The ocean is a beautiful and powerful lady which is what calls us down to her shore. Her power must be respected. To those of you planning a get-away to the Washington coast, be smart and stay safe.

8 comments:

JosephMcG said...

Wonderful story... I stay on the beach when I go to the ocean...
I don't intend for the outgoing tide or Jaws to get me (da da da da)

Kim Thompson said...

Stephanie:

This is a good warning for vacationers. I spent lots of time on the Washington and Oregon coasts to understand the riptide risk (and I also learned to be watchful of strong waves bringing various bits of debris, like logs, etc. and of "sneaker" waves that are much bigger than normal and come out of nowhere). Surely, folks can enjoy the great ocean beauty and observe some basic safety requirements. It's a balance.

In Hawaii, the locals tell you to never turn your back on the ocean, if you get stuck in a riptide, calmly swim parallel to shore until you can get out of it, and never swim in the ocean alone.

The Pacific Ocean is really amazing and powerful regardless of where you are.

Thanks for the post!

Aloha,

Kim

Stephanie Frieze said...

Good advice Joseph and Kim. I've seen too many swimmers pulled out hurt. Just a week ago a fisherman on the rocks at the south end of the Peninsula was swept off and drown. My father used to fish those rocks. I'm glad I was too young to know how dangerous it was when he went.
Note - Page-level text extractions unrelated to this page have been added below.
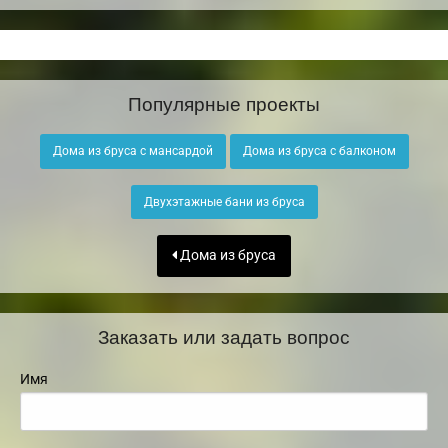
Популярные проекты
Дома из бруса с мансардой
Дома из бруса с балконом
Двухэтажные бани из бруса
Дома из бруса
Заказать или задать вопрос
Имя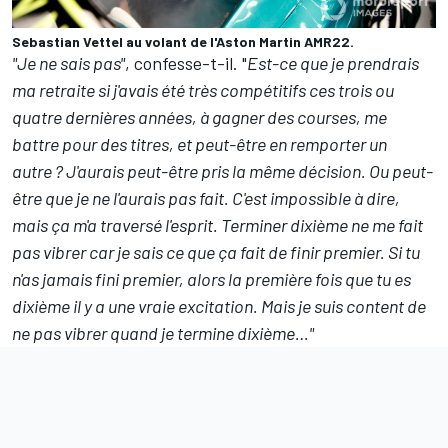
Sebastian Vettel au volant de l'Aston Martin AMR22.
"Je ne sais pas"
, confesse-t-il. "
Est-ce que je prendrais
ma retraite si j'avais été très compétitifs ces trois ou
quatre dernières années, à gagner des courses, me
battre pour des titres, et peut-être en remporter un
autre ? J'aurais peut-être pris la même décision. Ou peut-
être que je ne l'aurais pas fait. C'est impossible à dire,
mais ça m'a traversé l'esprit. Terminer dixième ne me fait
pas vibrer car je sais ce que ça fait de finir premier. Si tu
n'as jamais fini premier, alors la première fois que tu es
dixième il y a une vraie excitation. Mais je suis content de
ne pas vibrer quand je termine dixième…"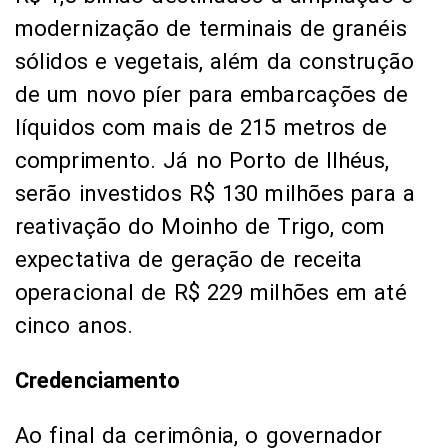
modernização de terminais de granéis
sólidos e vegetais, além da construção
de um novo píer para embarcações de
líquidos com mais de 215 metros de
comprimento. Já no Porto de Ilhéus,
serão investidos R$ 130 milhões para a
reativação do Moinho de Trigo, com
expectativa de geração de receita
operacional de R$ 229 milhões em até
cinco anos.
Credenciamento
Ao final da cerimônia, o governador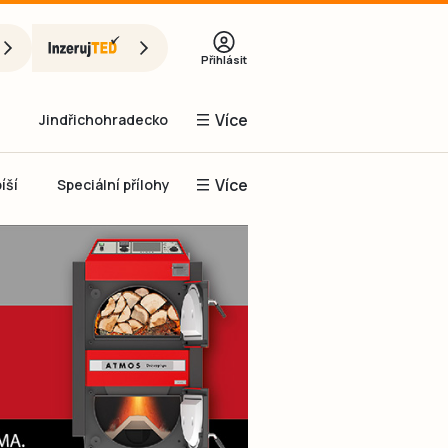
Přihlásit
Více
Jindřichohradecko
Více
íší
Speciální přílohy
Prachaticko
Inzerce
Obnovit heslo
řihlásit se
it se přes Facebook
čet, chci se
Registrovat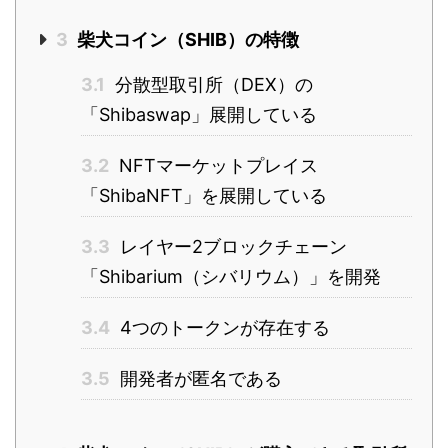
3
柴犬コイン（SHIB）の特徴
3.1
分散型取引所（DEX）の
「Shibaswap」展開している
3.2
NFTマーケットプレイス
「ShibaNFT」を展開している
3.3
レイヤー2ブロックチェーン
「Shibarium（シバリウム）」を開発
3.4
4つのトークンが存在する
3.5
開発者が匿名である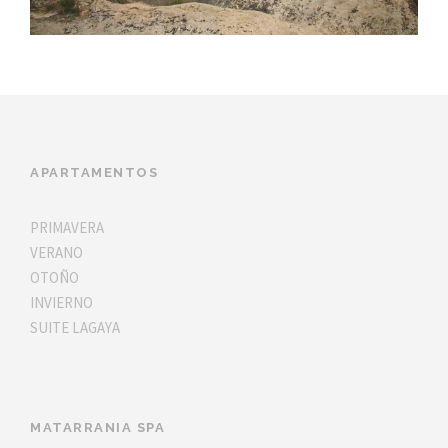
APARTAMENTOS
PRIMAVERA
VERANO
OTOÑO
INVIERNO
SUITE LAGAYA
MATARRANIA SPA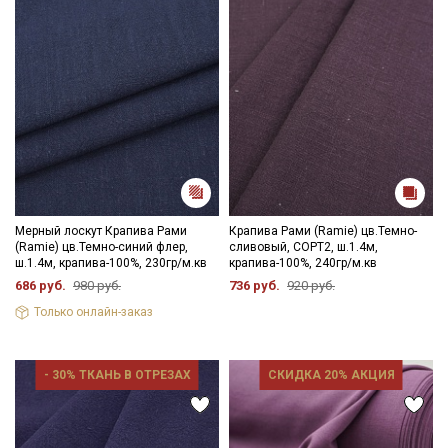
Мерный лоскут Крапива Рами
Крапива Рами (Ramie) цв.Темно-
(Ramie) цв.Темно-синий флер,
сливовый, СОРТ2, ш.1.4м,
ш.1.4м, крапива-100%, 230гр/м.кв
крапива-100%, 240гр/м.кв
686 руб.
980 руб.
736 руб.
920 руб.
Только онлайн-заказ
- 30% ТКАНЬ В ОТРЕЗАХ
СКИДКА 20% АКЦИЯ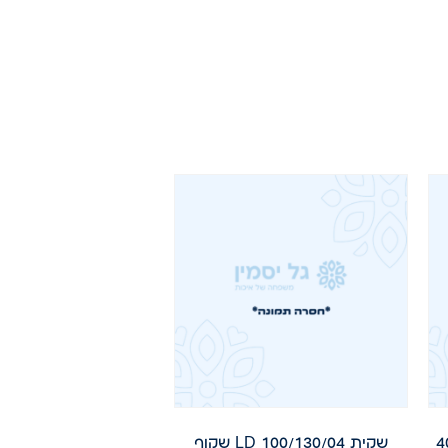
LD  שקוף 1 ק"ג 40
שקית 100/130/04 LD שקוף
EmeraldPrincessOnline said...

August 28, 1999 our dear friend Edie Almeida and her husband lost their beloved son Anthony to the rip current at Ocean Shores. The boys were in their early teens and were only wading in water up to their knees when the rip current swept the sand out from under Anthony's feet, his knees buckled, he fell and was dragged out into the ocean, powerless to fight back against the rip tide. It was a devastating loss to the family -- even with three other young sons at home -- but with Anthony gone it just tore their hearts out. It happened so fast. What was left of Anthony's body was found weeks later by some fishermen off the coast, miles and miles and miles from where he had been dragged in and under.

Educating people -- reaching young people, kids -- about what happens, how it happens, how to combat it, if caught in it (try to swim parallel to the beach instead of against the current), is the only hope to prevent more such deaths.

Until Anthony's death, I had heard the terms "rip tide" and "rip current" and even "under tow" but never really grasped what those terms mean.

It is so important that we teach kids (and adults) the meanings of those terms and not just rattle off the words.

Stephanie Frieze said...

EP, it is just such accident as you describe that I wished to avoid last night. Tourists do not have the respect for these coastal waters that they ought.

Stephanie Frieze said...

It was a sunny, albeit windy, day at the beach today. Tourists' get stupid when it's nice at the beach. Something happened because about 6 PM we heard the Coast Guard jet heliocopter fly in low, circle the neighborhood and go down at the hospital.

Anonymous said...

I just want to say that I had no idea that the ocean was such a dangerous place! I live in Canada, and am used to the beautiful and "calm" waters of our lakes....but when my daughters and I went to Florida last summer, my daughter and I swam well beyond where we should have! My parents were vacationing with us, and as my dad was yelling at us to come back in, we simply laghed at him. After reading this post, I am very thankful that nothing happend to my daughter or to myself for being so foolish!

Stephanie Frieze said...

Best always to check with local people when playing on an unfamiliar beach. I have never been to the East Coast and so know nothing about the currents there and I think that the California coast is not as dangerous as Washington and Oregon. The rip tides and sneaker waves along those coasts are certainly dangerous. Besides staying well inside the breakers and not swimming on an out-going tide, don't ever turn your back on the ocean.